● Work request: Count the lines below holding "info" and answer with that number only.

(Document understanding data)
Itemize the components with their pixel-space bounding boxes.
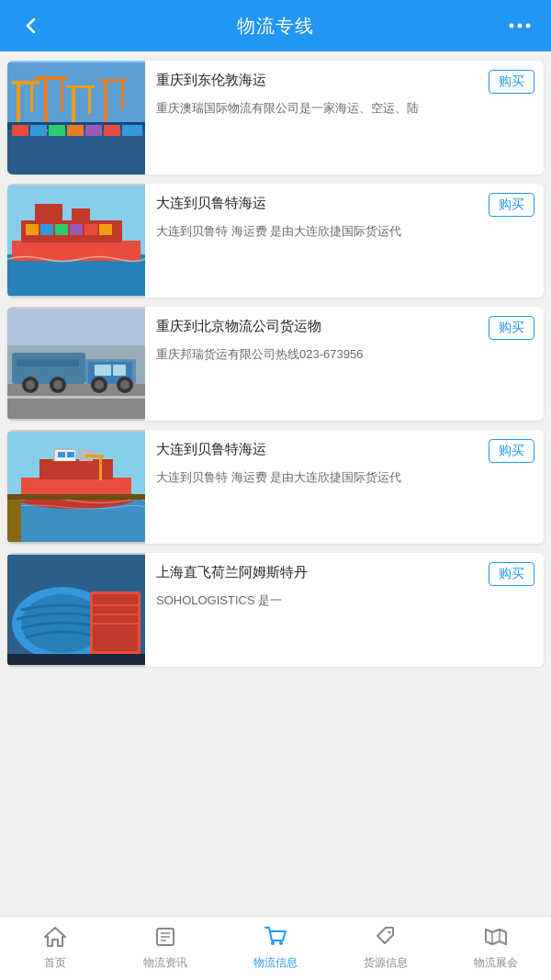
product-image [7, 430, 145, 544]
more-button[interactable] [503, 9, 536, 42]
tag-icon [375, 926, 397, 952]
product-list: 重庆到东伦敦海运 购买 重庆澳瑞国际物流有限公司是一家海运、空运、陆 [0, 51, 551, 916]
nav-label-source: 货源信息 [364, 955, 408, 971]
page-title: 物流专线 [237, 14, 314, 39]
svg-point-2 [526, 24, 531, 28]
card-desc: 大连到贝鲁特 海运费 是由大连欣捷国际货运代 [156, 222, 534, 242]
card-title: 上海直飞荷兰阿姆斯特丹 [156, 562, 483, 581]
card-title: 重庆到东伦敦海运 [156, 70, 483, 89]
svg-rect-65 [67, 452, 74, 457]
nav-item-home[interactable]: 首页 [0, 917, 110, 980]
svg-rect-34 [70, 224, 83, 235]
svg-point-85 [271, 941, 275, 945]
list-item[interactable]: 重庆到北京物流公司货运物 购买 重庆邦瑞货运有限公司热线023-673956 [7, 307, 544, 421]
svg-rect-16 [121, 82, 124, 109]
nav-item-expo[interactable]: 物流展会 [441, 917, 551, 980]
svg-rect-14 [104, 79, 107, 130]
svg-point-50 [53, 380, 62, 389]
svg-rect-33 [55, 224, 68, 235]
buy-button[interactable]: 购买 [489, 193, 534, 217]
svg-rect-19 [30, 125, 47, 136]
svg-rect-31 [26, 224, 39, 235]
nav-label-home: 首页 [44, 955, 66, 971]
svg-rect-23 [104, 125, 120, 136]
svg-rect-21 [67, 125, 84, 136]
nav-label-news: 物流资讯 [143, 955, 187, 971]
svg-rect-42 [12, 353, 85, 384]
svg-rect-46 [113, 365, 126, 376]
nav-label-expo: 物流展会 [474, 955, 518, 971]
buy-button[interactable]: 购买 [489, 70, 534, 94]
card-desc: 重庆邦瑞货运有限公司热线023-673956 [156, 345, 534, 365]
back-button[interactable] [15, 9, 48, 42]
cart-icon [264, 926, 287, 952]
svg-rect-45 [95, 365, 111, 376]
list-item[interactable]: 上海直飞荷兰阿姆斯特丹 购买 SOHOLOGISTICS 是一 [7, 553, 544, 667]
card-desc: 大连到贝鲁特 海运费 是由大连欣捷国际货运代 [156, 468, 534, 488]
svg-rect-22 [85, 125, 102, 136]
card-desc: SOHOLOGISTICS 是一 [156, 591, 534, 611]
svg-rect-9 [35, 76, 67, 80]
card-title: 大连到贝鲁特海运 [156, 439, 483, 458]
card-content: 大连到贝鲁特海运 购买 大连到贝鲁特 海运费 是由大连欣捷国际货运代 [145, 184, 544, 298]
svg-rect-18 [12, 125, 28, 136]
svg-rect-55 [17, 359, 79, 366]
card-content: 重庆到北京物流公司货运物 购买 重庆邦瑞货运有限公司热线023-673956 [145, 307, 544, 421]
svg-point-1 [518, 24, 523, 28]
svg-rect-20 [49, 125, 65, 136]
card-content: 上海直飞荷兰阿姆斯特丹 购买 SOHOLOGISTICS 是一 [145, 553, 544, 667]
svg-rect-13 [88, 88, 91, 114]
svg-rect-66 [99, 455, 102, 480]
nav-item-source[interactable]: 货源信息 [331, 917, 441, 980]
card-desc: 重庆澳瑞国际物流有限公司是一家海运、空运、陆 [156, 99, 534, 118]
buy-button[interactable]: 购买 [489, 562, 534, 586]
svg-rect-29 [35, 204, 62, 222]
svg-point-54 [120, 380, 129, 389]
svg-point-0 [510, 24, 514, 28]
list-item[interactable]: 重庆到东伦敦海运 购买 重庆澳瑞国际物流有限公司是一家海运、空运、陆 [7, 61, 544, 175]
card-content: 重庆到东伦敦海运 购买 重庆澳瑞国际物流有限公司是一家海运、空运、陆 [145, 61, 544, 175]
svg-rect-79 [7, 654, 145, 665]
news-icon [154, 926, 176, 952]
card-content: 大连到贝鲁特海运 购买 大连到贝鲁特 海运费 是由大连欣捷国际货运代 [145, 430, 544, 544]
nav-item-info[interactable]: 物流信息 [220, 917, 331, 980]
svg-marker-88 [486, 929, 506, 944]
svg-marker-80 [45, 928, 65, 946]
svg-rect-36 [99, 224, 112, 235]
list-item[interactable]: 大连到贝鲁特海运 购买 大连到贝鲁特 海运费 是由大连欣捷国际货运代 [7, 184, 544, 298]
svg-rect-12 [67, 85, 95, 88]
product-image [7, 553, 145, 667]
svg-rect-39 [7, 396, 145, 399]
svg-rect-10 [61, 80, 63, 112]
list-item[interactable]: 大连到贝鲁特海运 购买 大连到贝鲁特 海运费 是由大连欣捷国际货运代 [7, 430, 544, 544]
svg-point-52 [95, 380, 104, 389]
home-icon [43, 926, 67, 952]
map-icon [484, 926, 508, 952]
svg-point-48 [26, 380, 35, 389]
svg-rect-67 [85, 455, 104, 457]
product-image [7, 184, 145, 298]
product-image [7, 61, 145, 175]
svg-rect-15 [99, 79, 127, 82]
svg-rect-32 [40, 224, 53, 235]
card-title: 大连到贝鲁特海运 [156, 193, 483, 212]
svg-rect-6 [12, 81, 39, 84]
bottom-navigation: 首页 物流资讯 物流信息 货 [0, 916, 551, 980]
svg-rect-69 [7, 494, 145, 500]
buy-button[interactable]: 购买 [489, 316, 534, 340]
svg-rect-7 [30, 84, 33, 112]
svg-rect-35 [84, 224, 97, 235]
header: 物流专线 [0, 0, 551, 51]
svg-point-86 [279, 941, 283, 945]
product-image [7, 307, 145, 421]
svg-rect-24 [122, 125, 142, 136]
buy-button[interactable]: 购买 [489, 439, 534, 463]
svg-rect-64 [58, 452, 65, 457]
svg-rect-30 [72, 208, 90, 222]
nav-label-info: 物流信息 [253, 955, 298, 971]
card-title: 重庆到北京物流公司货运物 [156, 316, 483, 335]
svg-rect-68 [7, 494, 21, 542]
svg-point-87 [388, 931, 391, 934]
svg-rect-27 [12, 241, 141, 261]
nav-item-news[interactable]: 物流资讯 [110, 917, 220, 980]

● Output of the exercise: 2